A bound on scalar variance for the advection–diffusion equation

We study the statistics of a passive scalar $T({\bm{x},t)$ governed by the advection–diffusion equation with variations in the scalar produced by a steady source. Two important statistical properties of the scalar are the variance, $\sigma^2\equiv \langle T^2 \rangle$, and the entropy production, $\chi \equiv \kappa \langle|\bm{\nabla} T|^2\rangle$. Here $\langle\rangle$ denotes a space–time average and $\kappa$ is the molecular diffusivity of $T$. Using variational methods we show that the system must lie above a parabola in the $(\chi, \sigma^2)$-plane. The location of the bounding parabola depends on the structure of the velocity and the source.
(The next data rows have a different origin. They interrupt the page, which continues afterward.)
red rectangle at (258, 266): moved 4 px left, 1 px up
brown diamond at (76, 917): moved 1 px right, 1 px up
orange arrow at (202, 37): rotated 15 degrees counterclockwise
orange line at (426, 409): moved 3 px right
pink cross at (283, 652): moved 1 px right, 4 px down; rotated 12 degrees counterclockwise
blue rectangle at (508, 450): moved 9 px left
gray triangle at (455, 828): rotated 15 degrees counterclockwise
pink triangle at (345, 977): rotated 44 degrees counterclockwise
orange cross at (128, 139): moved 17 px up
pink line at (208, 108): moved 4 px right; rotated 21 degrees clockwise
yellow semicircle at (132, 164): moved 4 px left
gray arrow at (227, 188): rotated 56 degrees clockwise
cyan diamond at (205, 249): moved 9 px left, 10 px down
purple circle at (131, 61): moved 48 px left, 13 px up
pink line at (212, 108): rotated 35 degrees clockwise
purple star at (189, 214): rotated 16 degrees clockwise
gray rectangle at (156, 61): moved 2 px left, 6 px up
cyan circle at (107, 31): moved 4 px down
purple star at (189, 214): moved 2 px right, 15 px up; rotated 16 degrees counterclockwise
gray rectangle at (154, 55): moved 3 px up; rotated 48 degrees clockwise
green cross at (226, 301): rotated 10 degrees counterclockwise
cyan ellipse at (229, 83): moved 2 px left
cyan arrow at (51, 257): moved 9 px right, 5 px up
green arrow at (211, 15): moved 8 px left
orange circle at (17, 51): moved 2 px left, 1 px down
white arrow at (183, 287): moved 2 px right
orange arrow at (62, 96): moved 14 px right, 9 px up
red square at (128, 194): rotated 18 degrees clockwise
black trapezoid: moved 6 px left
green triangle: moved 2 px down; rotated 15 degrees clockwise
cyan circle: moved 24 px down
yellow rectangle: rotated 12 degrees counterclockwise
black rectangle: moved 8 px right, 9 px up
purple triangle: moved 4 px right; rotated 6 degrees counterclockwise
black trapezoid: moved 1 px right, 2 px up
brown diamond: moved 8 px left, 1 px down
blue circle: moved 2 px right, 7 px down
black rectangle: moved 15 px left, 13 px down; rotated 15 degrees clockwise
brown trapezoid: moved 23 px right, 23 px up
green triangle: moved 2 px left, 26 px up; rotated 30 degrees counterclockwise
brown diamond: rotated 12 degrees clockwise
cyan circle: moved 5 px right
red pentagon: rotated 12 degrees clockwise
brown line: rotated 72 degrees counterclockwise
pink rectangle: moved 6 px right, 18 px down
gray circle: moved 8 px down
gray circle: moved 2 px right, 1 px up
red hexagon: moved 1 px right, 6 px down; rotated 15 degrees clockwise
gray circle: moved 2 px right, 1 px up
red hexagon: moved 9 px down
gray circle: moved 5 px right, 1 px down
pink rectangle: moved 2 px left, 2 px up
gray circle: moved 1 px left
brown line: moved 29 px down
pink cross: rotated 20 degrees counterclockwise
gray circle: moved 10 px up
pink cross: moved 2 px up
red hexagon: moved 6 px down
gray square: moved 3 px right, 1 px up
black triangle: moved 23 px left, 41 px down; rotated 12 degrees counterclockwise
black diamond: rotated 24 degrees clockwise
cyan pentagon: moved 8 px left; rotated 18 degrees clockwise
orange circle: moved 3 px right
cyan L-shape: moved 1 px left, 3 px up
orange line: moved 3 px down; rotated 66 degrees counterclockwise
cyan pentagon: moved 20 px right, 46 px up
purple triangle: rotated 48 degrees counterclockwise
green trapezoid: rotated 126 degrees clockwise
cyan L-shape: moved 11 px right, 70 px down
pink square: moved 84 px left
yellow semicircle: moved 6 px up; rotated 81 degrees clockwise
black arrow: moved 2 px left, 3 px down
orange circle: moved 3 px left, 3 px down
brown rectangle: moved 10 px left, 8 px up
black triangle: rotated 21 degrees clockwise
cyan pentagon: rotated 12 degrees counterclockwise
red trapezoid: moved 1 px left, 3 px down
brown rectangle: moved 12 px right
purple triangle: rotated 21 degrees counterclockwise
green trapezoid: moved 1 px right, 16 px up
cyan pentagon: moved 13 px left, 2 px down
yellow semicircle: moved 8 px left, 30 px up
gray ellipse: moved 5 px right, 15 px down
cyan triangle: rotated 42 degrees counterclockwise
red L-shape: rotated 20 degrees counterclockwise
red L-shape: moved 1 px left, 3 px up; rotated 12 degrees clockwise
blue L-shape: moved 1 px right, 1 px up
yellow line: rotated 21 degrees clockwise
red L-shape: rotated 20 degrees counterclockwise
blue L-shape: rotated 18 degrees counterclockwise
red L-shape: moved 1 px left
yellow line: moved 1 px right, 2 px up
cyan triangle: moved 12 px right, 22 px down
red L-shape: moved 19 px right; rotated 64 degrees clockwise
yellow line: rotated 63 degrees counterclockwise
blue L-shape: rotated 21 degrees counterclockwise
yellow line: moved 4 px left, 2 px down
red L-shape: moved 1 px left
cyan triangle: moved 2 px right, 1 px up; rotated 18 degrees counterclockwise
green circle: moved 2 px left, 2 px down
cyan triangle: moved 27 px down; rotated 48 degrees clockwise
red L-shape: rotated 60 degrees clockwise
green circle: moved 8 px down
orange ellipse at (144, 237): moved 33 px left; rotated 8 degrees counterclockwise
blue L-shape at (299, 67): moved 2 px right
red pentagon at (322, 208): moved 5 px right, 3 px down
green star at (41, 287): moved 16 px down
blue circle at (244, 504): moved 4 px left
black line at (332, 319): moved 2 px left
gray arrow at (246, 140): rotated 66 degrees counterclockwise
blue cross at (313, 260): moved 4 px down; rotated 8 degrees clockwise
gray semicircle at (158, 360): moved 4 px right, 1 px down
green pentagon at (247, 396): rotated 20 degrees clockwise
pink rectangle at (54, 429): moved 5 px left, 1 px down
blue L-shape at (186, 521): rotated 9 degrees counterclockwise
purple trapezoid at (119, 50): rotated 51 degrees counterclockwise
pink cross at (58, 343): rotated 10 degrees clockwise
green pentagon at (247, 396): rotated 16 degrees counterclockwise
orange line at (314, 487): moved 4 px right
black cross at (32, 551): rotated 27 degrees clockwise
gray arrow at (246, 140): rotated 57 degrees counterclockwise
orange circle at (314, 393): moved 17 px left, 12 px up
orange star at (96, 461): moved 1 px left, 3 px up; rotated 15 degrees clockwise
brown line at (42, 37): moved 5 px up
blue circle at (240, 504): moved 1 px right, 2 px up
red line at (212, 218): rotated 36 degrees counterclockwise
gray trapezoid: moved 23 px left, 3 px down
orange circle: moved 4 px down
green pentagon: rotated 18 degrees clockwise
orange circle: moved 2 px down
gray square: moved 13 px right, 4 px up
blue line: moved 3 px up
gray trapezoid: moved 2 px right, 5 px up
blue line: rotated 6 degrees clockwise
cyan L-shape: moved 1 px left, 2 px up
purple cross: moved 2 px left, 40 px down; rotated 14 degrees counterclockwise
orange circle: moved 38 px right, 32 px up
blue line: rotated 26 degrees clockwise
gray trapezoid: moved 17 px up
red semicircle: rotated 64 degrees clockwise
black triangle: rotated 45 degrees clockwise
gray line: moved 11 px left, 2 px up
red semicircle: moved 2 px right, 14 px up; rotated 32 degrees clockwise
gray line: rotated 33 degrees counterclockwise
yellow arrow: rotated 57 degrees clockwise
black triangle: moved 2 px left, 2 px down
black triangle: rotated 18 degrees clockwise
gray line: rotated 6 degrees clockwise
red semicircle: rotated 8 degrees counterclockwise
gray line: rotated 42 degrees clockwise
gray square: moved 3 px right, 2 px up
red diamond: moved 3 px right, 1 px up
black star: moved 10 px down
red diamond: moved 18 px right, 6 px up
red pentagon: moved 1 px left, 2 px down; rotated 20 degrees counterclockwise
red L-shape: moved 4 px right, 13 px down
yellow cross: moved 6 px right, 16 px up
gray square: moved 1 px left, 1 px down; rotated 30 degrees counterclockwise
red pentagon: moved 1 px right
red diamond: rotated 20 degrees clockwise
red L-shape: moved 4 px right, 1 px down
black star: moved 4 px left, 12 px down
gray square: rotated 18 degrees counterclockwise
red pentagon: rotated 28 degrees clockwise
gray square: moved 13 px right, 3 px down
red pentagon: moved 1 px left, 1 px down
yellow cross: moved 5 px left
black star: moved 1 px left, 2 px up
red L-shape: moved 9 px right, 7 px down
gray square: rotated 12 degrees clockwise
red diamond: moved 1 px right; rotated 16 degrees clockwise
To test the bound, we consider a large-scale source and three two-dimensional model velocities: a uniform steady flow; a statistically homogeneous and isotropic flow characterized by an effective diffusivity; a time-periodic model of oscillating convection cells with chaotic Lagrangian trajectories. Analytic solution of the first example shows that the bound is sharp and realizable. Numerical simulation of the other examples shows that the statistics of $T({\bm{x},t)$ lie close to the parabolic frontier in the $(\chi, \sigma^2)$-plane. Moreover in the homogenization limit, in which the largest scale in the velocity field is much less than the scale of the source, the results of the simulation limit to the bounding parabola.